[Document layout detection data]

============================================================

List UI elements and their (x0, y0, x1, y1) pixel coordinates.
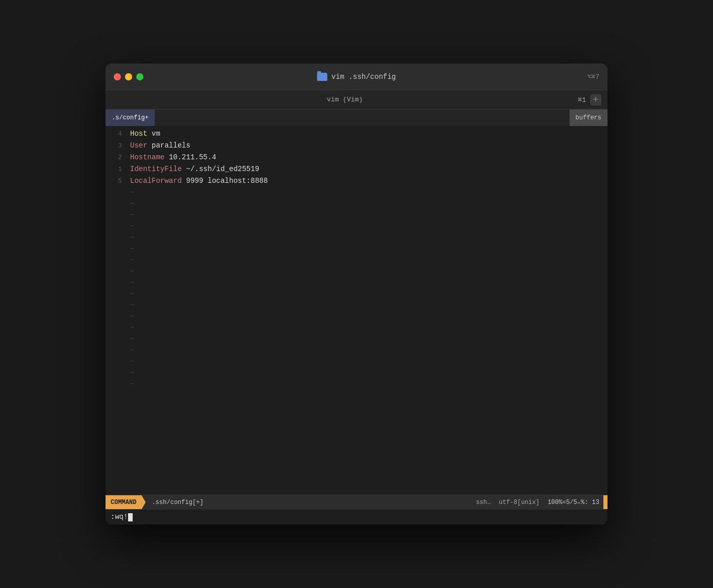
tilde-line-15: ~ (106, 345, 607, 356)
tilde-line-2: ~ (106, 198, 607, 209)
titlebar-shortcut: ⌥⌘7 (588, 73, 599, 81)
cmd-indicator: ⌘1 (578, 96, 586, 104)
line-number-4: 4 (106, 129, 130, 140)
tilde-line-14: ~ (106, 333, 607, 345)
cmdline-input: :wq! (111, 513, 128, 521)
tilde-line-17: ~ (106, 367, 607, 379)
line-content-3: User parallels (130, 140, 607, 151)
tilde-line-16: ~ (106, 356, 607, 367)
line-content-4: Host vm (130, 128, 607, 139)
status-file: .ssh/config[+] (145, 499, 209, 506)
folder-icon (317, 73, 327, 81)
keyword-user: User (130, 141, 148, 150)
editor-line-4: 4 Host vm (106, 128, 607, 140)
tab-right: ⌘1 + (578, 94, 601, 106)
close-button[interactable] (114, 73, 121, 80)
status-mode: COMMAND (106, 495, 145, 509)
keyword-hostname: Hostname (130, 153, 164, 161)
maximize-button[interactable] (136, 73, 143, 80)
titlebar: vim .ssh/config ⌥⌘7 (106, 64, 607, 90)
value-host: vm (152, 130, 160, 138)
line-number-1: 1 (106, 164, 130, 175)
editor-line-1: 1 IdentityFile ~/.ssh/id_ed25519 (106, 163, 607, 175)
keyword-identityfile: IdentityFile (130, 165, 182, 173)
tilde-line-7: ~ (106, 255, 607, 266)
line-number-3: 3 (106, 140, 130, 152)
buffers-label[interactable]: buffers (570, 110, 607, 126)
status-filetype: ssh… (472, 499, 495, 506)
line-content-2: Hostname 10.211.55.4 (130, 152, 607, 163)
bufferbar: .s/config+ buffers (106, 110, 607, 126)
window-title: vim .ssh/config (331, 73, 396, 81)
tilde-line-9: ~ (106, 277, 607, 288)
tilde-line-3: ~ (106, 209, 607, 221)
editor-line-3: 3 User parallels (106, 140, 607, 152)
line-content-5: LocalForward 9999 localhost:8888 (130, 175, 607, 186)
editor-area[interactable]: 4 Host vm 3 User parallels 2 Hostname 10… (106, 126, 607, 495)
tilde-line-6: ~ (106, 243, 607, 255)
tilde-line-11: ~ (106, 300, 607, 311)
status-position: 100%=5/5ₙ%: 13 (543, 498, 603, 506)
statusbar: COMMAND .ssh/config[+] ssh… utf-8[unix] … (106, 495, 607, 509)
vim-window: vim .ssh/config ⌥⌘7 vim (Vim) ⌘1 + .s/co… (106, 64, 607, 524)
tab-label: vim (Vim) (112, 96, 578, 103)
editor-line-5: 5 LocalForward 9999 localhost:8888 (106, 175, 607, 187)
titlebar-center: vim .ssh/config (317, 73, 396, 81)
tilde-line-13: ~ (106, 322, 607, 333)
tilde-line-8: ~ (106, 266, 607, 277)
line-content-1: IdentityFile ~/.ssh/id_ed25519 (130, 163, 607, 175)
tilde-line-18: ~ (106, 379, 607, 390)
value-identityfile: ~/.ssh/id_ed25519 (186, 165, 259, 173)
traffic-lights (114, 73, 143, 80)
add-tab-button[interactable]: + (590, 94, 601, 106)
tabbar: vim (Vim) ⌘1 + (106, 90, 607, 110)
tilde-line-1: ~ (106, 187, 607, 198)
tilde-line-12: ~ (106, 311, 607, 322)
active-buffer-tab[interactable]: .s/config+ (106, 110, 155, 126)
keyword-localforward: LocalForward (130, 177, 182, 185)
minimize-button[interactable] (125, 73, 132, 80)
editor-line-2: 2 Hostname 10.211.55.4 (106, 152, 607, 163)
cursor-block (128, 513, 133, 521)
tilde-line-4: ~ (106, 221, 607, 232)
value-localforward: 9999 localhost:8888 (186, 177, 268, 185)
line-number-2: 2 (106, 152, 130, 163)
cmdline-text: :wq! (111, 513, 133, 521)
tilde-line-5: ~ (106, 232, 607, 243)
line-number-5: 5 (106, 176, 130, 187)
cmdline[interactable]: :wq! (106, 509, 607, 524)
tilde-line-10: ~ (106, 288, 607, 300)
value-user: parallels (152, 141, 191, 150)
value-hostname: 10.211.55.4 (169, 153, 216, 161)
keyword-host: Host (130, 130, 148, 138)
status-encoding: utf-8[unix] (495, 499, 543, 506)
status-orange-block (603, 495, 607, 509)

============================================================

#### About this task
Without altering anything, output all the lines above but none of the images.

#### Solution to this task
List UI elements and their (x0, y0, x1, y1) pixel coordinates.
tilde-line-15: ~ (106, 345, 607, 356)
tilde-line-2: ~ (106, 198, 607, 209)
titlebar-shortcut: ⌥⌘7 (588, 73, 599, 81)
cmd-indicator: ⌘1 (578, 96, 586, 104)
line-number-4: 4 (106, 129, 130, 140)
tilde-line-14: ~ (106, 333, 607, 345)
cmdline-input: :wq! (111, 513, 128, 521)
tilde-line-17: ~ (106, 367, 607, 379)
line-content-3: User parallels (130, 140, 607, 151)
tilde-line-16: ~ (106, 356, 607, 367)
line-content-4: Host vm (130, 128, 607, 139)
status-file: .ssh/config[+] (145, 499, 209, 506)
folder-icon (317, 73, 327, 81)
keyword-user: User (130, 141, 148, 150)
editor-line-4: 4 Host vm (106, 128, 607, 140)
tab-right: ⌘1 + (578, 94, 601, 106)
close-button[interactable] (114, 73, 121, 80)
status-mode: COMMAND (106, 495, 145, 509)
keyword-hostname: Hostname (130, 153, 164, 161)
maximize-button[interactable] (136, 73, 143, 80)
titlebar: vim .ssh/config ⌥⌘7 (106, 64, 607, 90)
value-host: vm (152, 130, 160, 138)
line-number-1: 1 (106, 164, 130, 175)
editor-line-1: 1 IdentityFile ~/.ssh/id_ed25519 (106, 163, 607, 175)
keyword-identityfile: IdentityFile (130, 165, 182, 173)
tilde-line-7: ~ (106, 255, 607, 266)
line-number-3: 3 (106, 140, 130, 152)
buffers-label[interactable]: buffers (570, 110, 607, 126)
status-filetype: ssh… (472, 499, 495, 506)
line-content-2: Hostname 10.211.55.4 (130, 152, 607, 163)
bufferbar: .s/config+ buffers (106, 110, 607, 126)
window-title: vim .ssh/config (331, 73, 396, 81)
tilde-line-9: ~ (106, 277, 607, 288)
tilde-line-3: ~ (106, 209, 607, 221)
editor-line-3: 3 User parallels (106, 140, 607, 152)
line-content-5: LocalForward 9999 localhost:8888 (130, 175, 607, 186)
editor-area[interactable]: 4 Host vm 3 User parallels 2 Hostname 10… (106, 126, 607, 495)
tilde-line-6: ~ (106, 243, 607, 255)
tilde-line-11: ~ (106, 300, 607, 311)
status-position: 100%=5/5ₙ%: 13 (543, 498, 603, 506)
statusbar: COMMAND .ssh/config[+] ssh… utf-8[unix] … (106, 495, 607, 509)
vim-window: vim .ssh/config ⌥⌘7 vim (Vim) ⌘1 + .s/co… (106, 64, 607, 524)
tab-label: vim (Vim) (112, 96, 578, 103)
editor-line-5: 5 LocalForward 9999 localhost:8888 (106, 175, 607, 187)
titlebar-center: vim .ssh/config (317, 73, 396, 81)
tilde-line-13: ~ (106, 322, 607, 333)
tilde-line-8: ~ (106, 266, 607, 277)
line-content-1: IdentityFile ~/.ssh/id_ed25519 (130, 163, 607, 175)
tilde-line-18: ~ (106, 379, 607, 390)
value-identityfile: ~/.ssh/id_ed25519 (186, 165, 259, 173)
traffic-lights (114, 73, 143, 80)
add-tab-button[interactable]: + (590, 94, 601, 106)
tabbar: vim (Vim) ⌘1 + (106, 90, 607, 110)
tilde-line-1: ~ (106, 187, 607, 198)
tilde-line-12: ~ (106, 311, 607, 322)
active-buffer-tab[interactable]: .s/config+ (106, 110, 155, 126)
keyword-localforward: LocalForward (130, 177, 182, 185)
minimize-button[interactable] (125, 73, 132, 80)
editor-line-2: 2 Hostname 10.211.55.4 (106, 152, 607, 163)
cursor-block (128, 513, 133, 521)
tilde-line-4: ~ (106, 221, 607, 232)
value-localforward: 9999 localhost:8888 (186, 177, 268, 185)
line-number-2: 2 (106, 152, 130, 163)
cmdline-text: :wq! (111, 513, 133, 521)
tilde-line-5: ~ (106, 232, 607, 243)
line-number-5: 5 (106, 176, 130, 187)
cmdline[interactable]: :wq! (106, 509, 607, 524)
tilde-line-10: ~ (106, 288, 607, 300)
value-user: parallels (152, 141, 191, 150)
value-hostname: 10.211.55.4 (169, 153, 216, 161)
keyword-host: Host (130, 130, 148, 138)
status-encoding: utf-8[unix] (495, 499, 543, 506)
status-orange-block (603, 495, 607, 509)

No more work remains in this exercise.